Enviada em 29/10/2018

Formação Cultural

O Brasil possui uma formação étnica extremamente miscigenada, e isso influi na linguagem e nas suas modificações ao longo do  seu território. Entretanto esse fato, não impediu a formação de um preconceito linguístico regional e social que parte invariavelmente da dominação de uma cultura sobre a outra e de uma classe econômica superior para uma menos abastada.

No que se refere ao etnocentrismo, visão de mundo de quem considera seu grupo étnico socialmente mais importante que outro, resvalamos no preconceito racial e regional, por exemplo o “falar” da classe média urbana de um centro como São Paulo é interligado com mais facilidade a norma culta que a fala de um estado no Nordeste, independente das regras gramaticais, a simples sonoridade se torna tema de piadas.
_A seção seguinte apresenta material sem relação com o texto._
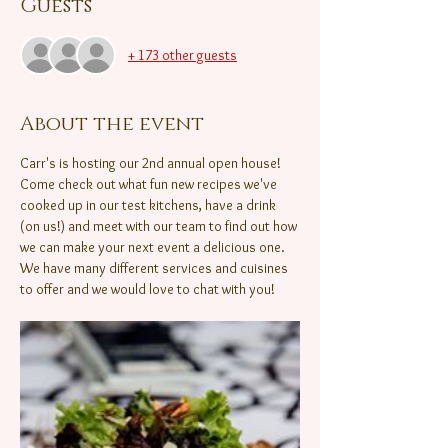
Guests
+ 173 other guests
About the event
Carr's is hosting our 2nd annual open house! 
Come check out what fun new recipes we've 
cooked up in our test kitchens, have a drink 
(on us!) and meet with our team to find out how 
we can make your next event a delicious one.  
We have many different services and cuisines 
to offer and we would love to chat with you!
Isso acontece pois a região se apresenta como simbolo de modernidade e acaba  se impondo sobre outras.

Além disso, a criação da sintaxe brasileira é extremamente variada com elementos do português de Portugal e dos índios brasileiros, além de diversos outros povos dependendo do estado, ou seja, dentro do Brasil há diversas línguas e variantes linguísticas, por esse motivo não há uma coesão nacional. Essa lacuna permitiu com mais fluidez a imposição de um linguajar que atua como um separador de classes sociais ao demonizar as gírias suburbanas e pregar um fala mais “fina” baseada nas regras gramaticais.

Em suma, para se findar o preconceito linguístico é imprescindível que o Estado atue por meio das escolas pregando a multipluralidade cultural no país e a normalização das diversas formas de fala presentes no território, assim como, as mídias formadoras de opinião (televisão, rádio, internet, etc) deve fornecer programas que representem adequadamente essa diversidade, promovendo assim uma assimilação cultural de todos os grupos.